● Supplied material:
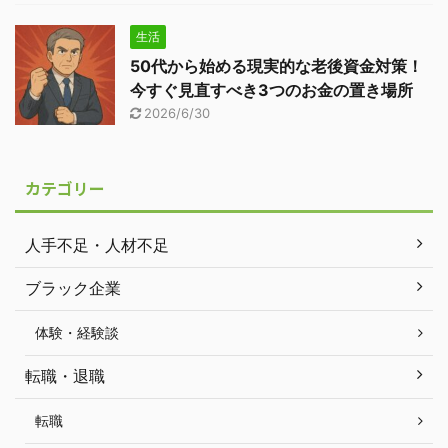
生活
50代から始める現実的な老後資金対策！
今すぐ見直すべき3つのお金の置き場所
2026/6/30
カテゴリー
人手不足・人材不足
ブラック企業
体験・経験談
転職・退職
転職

● What the exercise asks: The answer must be the whole listing, word for word, with no pictures in it. Please write it out.

● Exercise solution:
生活
50代から始める現実的な老後資金対策！
今すぐ見直すべき3つのお金の置き場所
2026/6/30
カテゴリー
人手不足・人材不足
ブラック企業
体験・経験談
転職・退職
転職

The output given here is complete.